Today, Alexandra’s difficulties mounted. The wrong flowers had been delivered, and she was waiting impatiently for the correct ones to arrive; and all the ices had melted because Jeffrey had not stored the containers in the right place in the cellar. The Duchess of Lewiston had written to express her regrets that she could not attend, and Alexandra had paced the sitting room carpet a good hour wondering frantically if her behavior was now the talk of the town. But no other letters telling her the invited guest was suddenly ill or called away came, and eventually, she calmed. Of course, no other cancellations could mean that all wanted to come and examine her through quizzing glasses and lorgnettes, the Mayfair lady who had become a pirate’s mistress.

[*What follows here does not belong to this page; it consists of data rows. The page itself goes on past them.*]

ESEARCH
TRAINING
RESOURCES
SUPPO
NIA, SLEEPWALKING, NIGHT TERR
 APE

But dear lord, how beautiful it had been to touch him! He’d tasted so hot and so exciting and so wicked. He’d filled her with longing, and she’d been utterly fascinated by him. His body was so well-formed, a sculpture of lithe muscle and sinew. It seemed a shame not to gaze upon it, to touch it, to taste it.

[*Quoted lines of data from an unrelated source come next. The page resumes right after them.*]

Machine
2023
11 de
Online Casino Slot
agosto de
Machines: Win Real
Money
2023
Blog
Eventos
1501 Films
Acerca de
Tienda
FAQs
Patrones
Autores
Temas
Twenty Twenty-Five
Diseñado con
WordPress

He’d lain tense under her fingers and tongue, his breathing swift, his pulse rapid. How scalding hot his arousal had been, how firm and stiff, and yet, how velvet soft. She’d never touched a man before, certainly not her husband, who had simply poked at her in the dark and then departed, leaving her numb.

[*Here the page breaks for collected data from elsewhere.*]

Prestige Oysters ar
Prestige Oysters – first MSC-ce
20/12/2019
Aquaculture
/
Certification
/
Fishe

Grayson’s hands had balled to tight fists, his eyes had closed hard, his muscles had hardened, as if he’d been holding himself in with great effort. And yet, he’d lain still and let her touch. He’d not demanded a thing.

She laid down her pen and rubbed her temples again. If he had continued to plead with her, would she have
been able to resist? When he’d said in his low voice,
I beg of you
, she had been hard-pressed not to fling herself into his arms, no matter they had been standing on the quarterdeck at the time, in full view of the ship.

His siren call was clouding her reason. She was Alexandra Alastair and she wanted a respectable marriage and motherhood, not a tumble with a handsome pirate. Did she not? She craved a child more than anything. She could not have one without a proper marriage to a gentleman who would be a proper father. She could not allow Grayson, however handsome, to steer her from that purpose. She had failed the first child of her body. She would not, she
must not
fail the children to come.

She laid her head down and let out a heartfelt sigh. She had not thought a single sensible thought since Grayson Finley, Viscount Stoke, had moved in next door.

“Madam?”

Alexandra quickly raised her head. Jeffrey stood in the doorway, watching her anxiously. “A gentleman has called to see you, madam.”

Alexandra drew a handkerchief from her sleeve and dabbed her wet eyes. “What gentleman, Jeffrey?”

“Don’t know, madam. I put him in the reception room.”

She waited, but he was no more forthcoming. “Did he not give you a card?”

Jeffrey shook his head fervently. His wig stayed in place while his head moved back and forth. “No, madam. But he told me his name.” A silent moment passed. “Except I’ve forgotten it.”

Alexandra hid a sigh. At least facing her frustrating footman had dried her tears. It was not easy to wallow in sorrow with Jeffrey in the room. “Is he one of the viscount’s men?”